Wenn der Untersuchungsrichter seine Ermittlungen abgeschlossen hat, gibt er das Dossier an die Staatsanwaltschaft weiter. Diese wird dann ihre eigenen Schlussfolgerungen ziehen und gegebenenfalls einen Prozess anstrengen. Ob es dazu kommt, und, wenn ja, mit welchen Anklagepunkten, entscheidet eine Ratskammer. Über Schuld oder Unschuld entscheiden dann, falls es dazu kommt, die Richter einer Straf- oder einer Kriminalkammer.
Warum Contrôle judiciaire?
Eine Sache stößt dem Anwalt Philippe Penning beim Vorgehen des Untersuchungsrichters aber dennoch etwas bitter auf. „Warum hat er meinen Mandanten unter Contrôle judiciaire gesetzt?“, fragt er. Das bedeutet nämlich, dass der Beschuldigte eine Reihe von Auflagen erfüllen muss, um einer Untersuchungshaft zu entgehen.
„Warum gerade jetzt?“, fragt Penning weiter. „Wenn diese Maßnahme
gleich zu Beginn des Verfahrens ergriffen worden wäre, dann würde das
vielleicht einen gewissen Sinn ergeben. Aber jetzt, nach elf Monaten,
nicht.“
Gummiparagrafen
Das sagt das Gesetz zu Schusswaffengebrauch und Notwehr
Das Gesetz zum polizeilichen Schusswaffengebrauch und auch jenes zur
Notwehr sind das, was Anwälte gerne als Kaugummi bezeichnen.

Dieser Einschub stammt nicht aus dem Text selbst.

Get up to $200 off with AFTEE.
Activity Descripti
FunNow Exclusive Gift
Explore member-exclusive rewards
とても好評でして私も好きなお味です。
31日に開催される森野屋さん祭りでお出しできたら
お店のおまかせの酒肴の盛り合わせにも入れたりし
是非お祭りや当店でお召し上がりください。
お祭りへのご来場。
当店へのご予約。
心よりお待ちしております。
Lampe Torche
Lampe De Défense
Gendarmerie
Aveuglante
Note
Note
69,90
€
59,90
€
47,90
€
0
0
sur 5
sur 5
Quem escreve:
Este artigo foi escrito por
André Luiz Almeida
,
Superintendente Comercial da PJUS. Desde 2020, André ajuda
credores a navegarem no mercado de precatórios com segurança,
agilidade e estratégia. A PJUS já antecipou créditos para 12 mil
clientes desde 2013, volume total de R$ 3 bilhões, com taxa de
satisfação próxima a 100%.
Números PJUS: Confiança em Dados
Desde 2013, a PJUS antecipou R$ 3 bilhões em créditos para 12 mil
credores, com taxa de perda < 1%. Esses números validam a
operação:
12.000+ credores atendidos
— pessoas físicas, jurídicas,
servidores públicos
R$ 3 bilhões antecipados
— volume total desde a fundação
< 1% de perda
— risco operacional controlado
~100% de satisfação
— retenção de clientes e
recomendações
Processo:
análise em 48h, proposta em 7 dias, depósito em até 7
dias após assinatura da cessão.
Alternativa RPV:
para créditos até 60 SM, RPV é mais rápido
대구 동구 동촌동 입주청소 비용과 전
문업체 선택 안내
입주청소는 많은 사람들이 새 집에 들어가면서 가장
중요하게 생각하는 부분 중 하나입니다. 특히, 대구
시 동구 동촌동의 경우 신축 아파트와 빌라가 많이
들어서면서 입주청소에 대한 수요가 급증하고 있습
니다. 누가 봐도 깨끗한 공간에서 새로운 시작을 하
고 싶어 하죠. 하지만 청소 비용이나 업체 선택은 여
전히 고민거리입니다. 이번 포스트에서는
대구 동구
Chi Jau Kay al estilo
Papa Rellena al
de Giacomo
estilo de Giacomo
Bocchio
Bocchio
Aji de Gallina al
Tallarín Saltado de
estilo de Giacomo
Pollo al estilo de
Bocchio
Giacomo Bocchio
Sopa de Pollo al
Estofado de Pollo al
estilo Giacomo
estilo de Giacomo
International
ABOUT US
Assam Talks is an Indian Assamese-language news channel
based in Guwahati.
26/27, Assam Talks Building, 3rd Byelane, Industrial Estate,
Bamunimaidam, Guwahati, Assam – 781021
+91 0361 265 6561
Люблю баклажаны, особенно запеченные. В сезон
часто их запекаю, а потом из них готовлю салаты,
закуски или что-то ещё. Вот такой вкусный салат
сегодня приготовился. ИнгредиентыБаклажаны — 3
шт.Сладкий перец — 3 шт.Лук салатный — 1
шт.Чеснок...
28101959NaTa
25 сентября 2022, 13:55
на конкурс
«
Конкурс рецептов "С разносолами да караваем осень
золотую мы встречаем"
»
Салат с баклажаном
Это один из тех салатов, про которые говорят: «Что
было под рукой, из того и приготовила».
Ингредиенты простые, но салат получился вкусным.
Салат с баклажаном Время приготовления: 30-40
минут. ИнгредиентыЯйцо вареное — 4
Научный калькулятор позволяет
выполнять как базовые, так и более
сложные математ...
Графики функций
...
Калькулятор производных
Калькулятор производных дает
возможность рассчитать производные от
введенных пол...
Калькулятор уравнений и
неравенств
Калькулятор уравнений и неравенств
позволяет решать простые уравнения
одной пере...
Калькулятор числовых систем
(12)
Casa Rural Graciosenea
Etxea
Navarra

Sie sind
derart vage gehalten, dass sie recht dehnbar sind.
So besagt das
Gesetz vom 28. Juli 1978 zum Gebrauch von Waffen und anderen
Zwangsmaßnahmen durch die Sicherheitskräfte bei der
Kriminalitätsbekämpfung schlicht und einfach, dass diese ihre Waffen im
Falle von absoluter Notwendigkeit benutzen dürfen. Der vierseitige
Gesetzestext legt zwar fest, in welchen Situationen wer welche Waffe
einsetzen darf, bestimmt aber beispielsweise nicht, wann die
Grundvoraussetzung der absoluten Notwendigkeit erfüllt ist. Ob ein
Polizist nun eine andere Möglichkeit hatte, als auf einen Menschen zu
schießen, entscheidet im Zweifelsfall der Richter.
In etwa
vergleichbar vage gestaltet sich die Frage nach der Notwehr. Artikel 416
des Strafgesetzbuches besagt, dass eine Tötung oder eine
Körperverletzung weder ein Verbrechen noch ein Delikt ist, wenn die
Notwendigkeit der Notwehr gegeben war.
Jurisprudenz
Rezent waren zwei Polizisten wegen Schüssen verurteilt worden: Im März 2010 hatte ein Luxemburger Polizist im belgischen Grenzgebiet einen flüchtigen und vermeintlich bewaffneten Täter erschossen, als dieser sich an den Hosenbund griff. Die Waffe trug jedoch ein anderer Tatbeteiligter. Die Richter in Arlon befanden den Polizisten der vorsätzlichen Tötung für schuldig, setzten die Strafe aber aus.
Im Fall Maulusmühle hatte ein Polizist im August 2005 einem Betrunkenen bei einer Rangelei in den Kopf geschossen. Der Mann überlebte und der Polizist wurde wegen vorsätzlicher Körperverletzung zu sechs Monaten Haft auf Bewährung verurteilt.